**EXERCISE DATA**
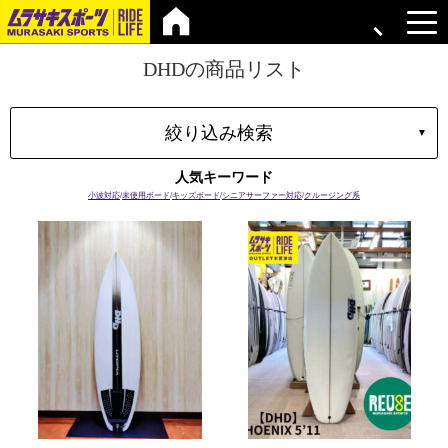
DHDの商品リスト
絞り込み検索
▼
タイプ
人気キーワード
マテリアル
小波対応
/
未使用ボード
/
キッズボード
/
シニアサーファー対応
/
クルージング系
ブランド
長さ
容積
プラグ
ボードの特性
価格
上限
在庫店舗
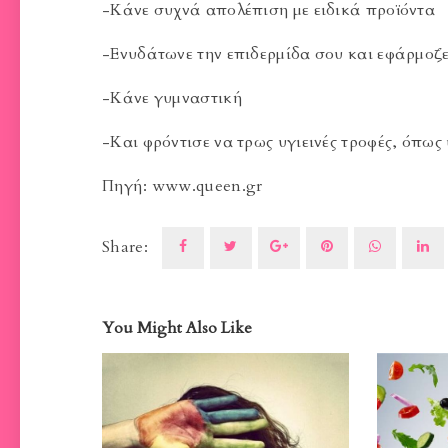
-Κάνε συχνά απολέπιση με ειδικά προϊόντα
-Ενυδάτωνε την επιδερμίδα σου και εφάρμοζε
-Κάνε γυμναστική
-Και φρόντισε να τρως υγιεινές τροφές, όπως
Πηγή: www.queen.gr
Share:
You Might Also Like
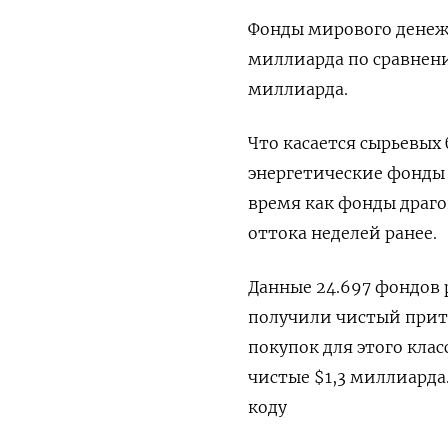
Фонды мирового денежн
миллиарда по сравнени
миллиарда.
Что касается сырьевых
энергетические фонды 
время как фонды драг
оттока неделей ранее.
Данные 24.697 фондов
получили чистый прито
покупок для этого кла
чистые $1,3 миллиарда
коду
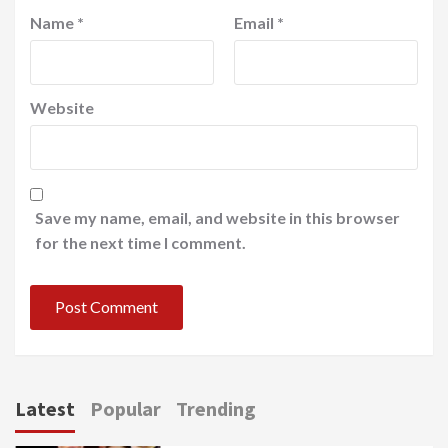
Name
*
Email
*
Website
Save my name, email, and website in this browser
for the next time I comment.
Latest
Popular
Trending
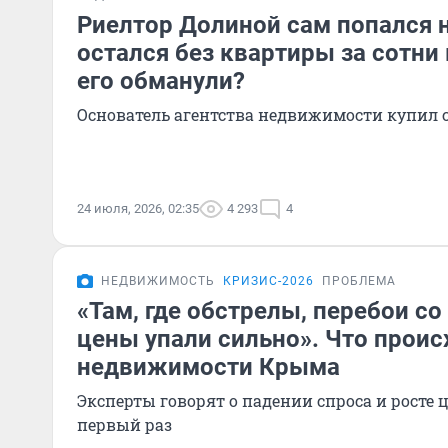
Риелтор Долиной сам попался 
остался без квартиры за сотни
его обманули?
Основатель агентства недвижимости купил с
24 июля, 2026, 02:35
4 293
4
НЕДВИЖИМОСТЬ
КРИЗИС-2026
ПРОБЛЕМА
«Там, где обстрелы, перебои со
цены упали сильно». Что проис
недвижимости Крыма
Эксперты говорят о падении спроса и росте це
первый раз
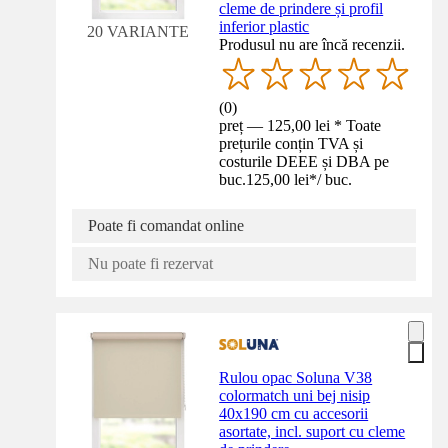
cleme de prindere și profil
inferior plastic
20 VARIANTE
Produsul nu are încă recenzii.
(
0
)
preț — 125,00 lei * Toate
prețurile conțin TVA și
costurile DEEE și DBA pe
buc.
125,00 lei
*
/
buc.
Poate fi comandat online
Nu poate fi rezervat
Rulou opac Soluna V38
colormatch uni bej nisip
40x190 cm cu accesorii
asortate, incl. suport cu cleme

**EXERCISE PROMPT**
If a line in the listing holds the word "Κάνε", copy it out.

**ANSWER SPACE**
-Κάνε συχνά απολέπιση με ειδικά προϊόντα
-Κάνε γυμναστική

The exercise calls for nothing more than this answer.